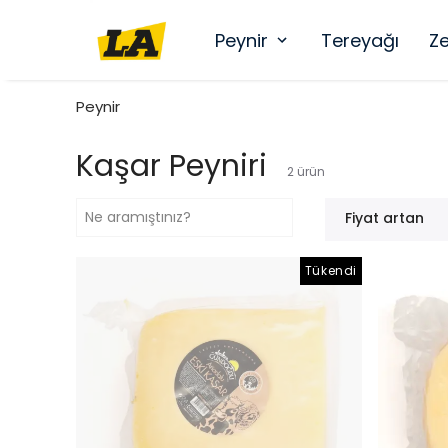
Peynir
Tereyağı
Ze
Peynir
Kaşar Peyniri
2
ürün
Fiyat artan
Tükendi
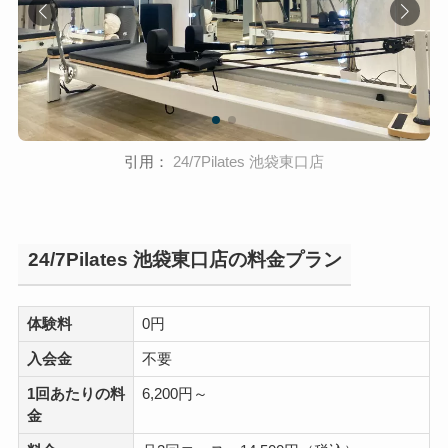
引用：
24/7Pilates 池袋東口店
24/7Pilates 池袋東口店の料金プラン
体験料
0円
入会金
不要
1回あたりの料
6,200円～
金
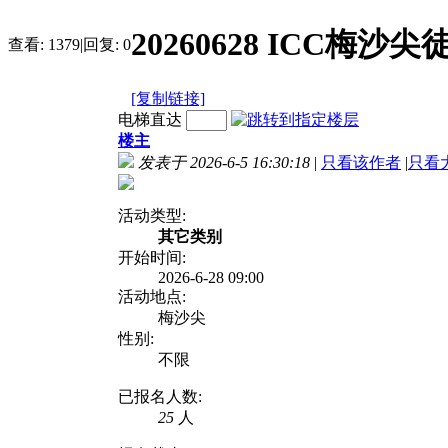
20260628 ICC梅沙
查看:
1379
|
回复:
0
[复制链接]
电梯直达
楼主
发表于 2026-6-5 16:30:18
|
只看该作者
|
只看
活动类型:
其它类别
开始时间:
2026-6-28 09:00
活动地点:
梅沙尖
性别:
不限
已报名人数:
25
人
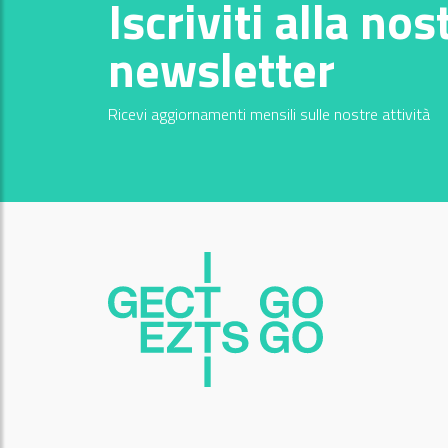
Iscriviti alla nos
newsletter
Ricevi aggiornamenti mensili sulle nostre attività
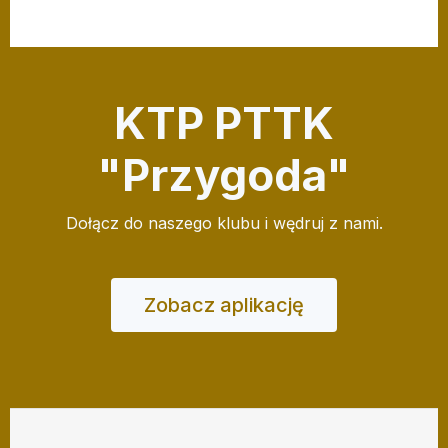
KTP PTTK
"Przygoda"
Dołącz do naszego klubu i wędruj z nami.
Zobacz aplikację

+---+

# Assignment
What you output must be exactly the lines from the line with "24/7Pilates 池袋東口店の料金プラン" through the last line of the listing, pictures excluded.

# Solution
24/7Pilates 池袋東口店の料金プラン
体験料
0円
入会金
不要
1回あたりの料
6,200円～
金
20260628 ICC梅沙
查看:
1379
|
回复:
0
[复制链接]
电梯直达
楼主
发表于 2026-6-5 16:30:18
|
只看该作者
|
只看
活动类型:
其它类别
开始时间:
2026-6-28 09:00
活动地点:
梅沙尖
性别:
不限
已报名人数:
25
人
Iscriviti alla nos
newsletter
Ricevi aggiornamenti mensili sulle nostre attività
KTP PTTK
"Przygoda"
Dołącz do naszego klubu i wędruj z nami.
Zobacz aplikację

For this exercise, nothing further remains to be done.